4月後半の土曜日からの封切で、調べてみると、全国でたった1館の上映でした。場所は下北沢。おまけに、1日1回の上映で限定1週間です。さらに、週に一度休館日があるので、実質、全国でもたった6回しか上映されない、上映体制でした。下北沢南口の駅前商店街の外れにある映画館は雑居ビルの二階の一角だけで、渋谷や新宿のミニシアターに比べてもさらにこじんまりした場所でした。(東中野のミニシアターもかなりの手狭さですが、ここはさらにそれを上回って(下回って?)います。)
後でよくよくチラシを見ると、1ヶ月ほど前から、東京以外の地域も含め各所で転々と上映を重ねて来ているようで、多くの映画サイトにある4月後半の封切日も今回の下北沢だけの話を指しているようです。上映後に予定もなかったのに主演女優のみやび氏が単独で急遽開くことになったらしいトークショーでは、続いて上映予定らしい名古屋に監督が行っていて、トークショーに来られないという話が為されていました。
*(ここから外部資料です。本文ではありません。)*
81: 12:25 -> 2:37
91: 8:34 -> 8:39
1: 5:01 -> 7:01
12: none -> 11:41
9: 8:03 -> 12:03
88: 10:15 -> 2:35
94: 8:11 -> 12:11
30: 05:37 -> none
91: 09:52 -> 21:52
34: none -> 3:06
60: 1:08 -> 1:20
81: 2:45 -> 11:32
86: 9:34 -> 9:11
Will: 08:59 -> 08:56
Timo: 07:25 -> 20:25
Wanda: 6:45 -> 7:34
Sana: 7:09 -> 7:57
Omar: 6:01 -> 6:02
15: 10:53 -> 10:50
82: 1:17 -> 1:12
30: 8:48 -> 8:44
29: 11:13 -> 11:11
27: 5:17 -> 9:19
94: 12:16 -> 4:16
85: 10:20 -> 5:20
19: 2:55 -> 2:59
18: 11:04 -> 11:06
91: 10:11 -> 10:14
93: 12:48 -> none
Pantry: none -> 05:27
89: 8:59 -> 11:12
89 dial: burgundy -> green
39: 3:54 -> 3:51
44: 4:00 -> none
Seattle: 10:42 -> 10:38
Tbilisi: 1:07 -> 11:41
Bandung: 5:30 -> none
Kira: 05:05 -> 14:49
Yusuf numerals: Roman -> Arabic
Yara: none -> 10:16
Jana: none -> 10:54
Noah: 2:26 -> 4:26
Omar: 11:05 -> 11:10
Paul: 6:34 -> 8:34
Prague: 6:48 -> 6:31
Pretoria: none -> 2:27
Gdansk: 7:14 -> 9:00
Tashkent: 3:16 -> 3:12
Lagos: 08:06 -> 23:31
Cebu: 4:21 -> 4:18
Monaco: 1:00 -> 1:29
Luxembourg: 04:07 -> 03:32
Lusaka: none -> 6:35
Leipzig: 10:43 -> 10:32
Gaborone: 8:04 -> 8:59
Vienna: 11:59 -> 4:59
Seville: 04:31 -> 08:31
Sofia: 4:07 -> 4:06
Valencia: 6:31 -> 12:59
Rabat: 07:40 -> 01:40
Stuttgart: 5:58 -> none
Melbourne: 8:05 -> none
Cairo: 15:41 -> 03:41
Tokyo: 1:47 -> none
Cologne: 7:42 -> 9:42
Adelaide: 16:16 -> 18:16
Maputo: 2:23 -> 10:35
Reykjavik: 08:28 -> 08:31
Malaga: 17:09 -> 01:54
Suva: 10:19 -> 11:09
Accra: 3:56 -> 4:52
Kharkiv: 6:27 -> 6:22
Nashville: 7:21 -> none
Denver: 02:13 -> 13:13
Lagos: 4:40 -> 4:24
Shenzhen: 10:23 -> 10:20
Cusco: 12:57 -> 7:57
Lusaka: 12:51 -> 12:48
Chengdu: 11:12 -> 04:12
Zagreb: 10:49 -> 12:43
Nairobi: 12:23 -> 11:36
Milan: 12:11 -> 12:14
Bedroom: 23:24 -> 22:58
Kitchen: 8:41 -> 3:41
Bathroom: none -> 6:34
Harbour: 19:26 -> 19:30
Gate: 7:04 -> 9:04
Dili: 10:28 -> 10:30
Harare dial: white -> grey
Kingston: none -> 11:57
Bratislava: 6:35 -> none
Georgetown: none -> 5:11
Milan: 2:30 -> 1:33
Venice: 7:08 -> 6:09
いずれにせよ、非常にマイナーな映画と言うべきです。自分のスケジュールの中でも、週明けの月曜日の晩に観に行くしかスケジュールが合わない状態で、このチャンスに気付くのが遅れたら、鑑賞機会がそのまま失われる可能性大でした。
この映画を観に行こうと決めた理由は、端的に最近大流行りの女の復讐劇であることです。ここ最近、ほぼ同時に上映されている中だけでも、『私は絶対許さない』、『女は二度決断する』、『ミスミソウ』など簡単に幾つも見つかります。これほど、類似テーマの作品が並行している状態は珍しいのではないかと思えます。特に、『ミスミソウ』と本作品はこれまた大流行のイジメが原因の復讐劇です。比較的最近、井上真央の最近の主演作を観たくてBOX借りした『明日の約束』もイジメ自殺がテーマで級友による復讐劇が中盤で展開されていました。映画などの映像作品が時代を映す鏡であるのは本当だなと思い至ります。
取り敢えず、4作ある「女の復讐劇」のうち、マイナーさで1作を選ぶことにしました。知られていない映画の中に何か差別化された、そして、有名作では色々な配慮から描けない何かが含まれていることを期待した結果です。後にDVD化されにくいことへの対応でもありますが、クラウド・ファンディングの真っ最中と言う監督の次回作の宣伝に大きく時間を割いたトークショー情報に拠れば、5月上旬にはDVD化が決定しているとのことでした。
小さな劇場の小さなシアターには50弱しか座席がありませんでしたが、時間になると、20人弱は観客が居ました。会場に15分前に現れた私が、到着時に廊下としか言えないようなロビーを見渡すと、先着の客はいませんでしたが、整理番号は9番でした。(正確には6番だったのかもしれませんが、手書きの番号がよく読み取れませんでした。入場時にこの曖昧さは特に問題になりませんでした。)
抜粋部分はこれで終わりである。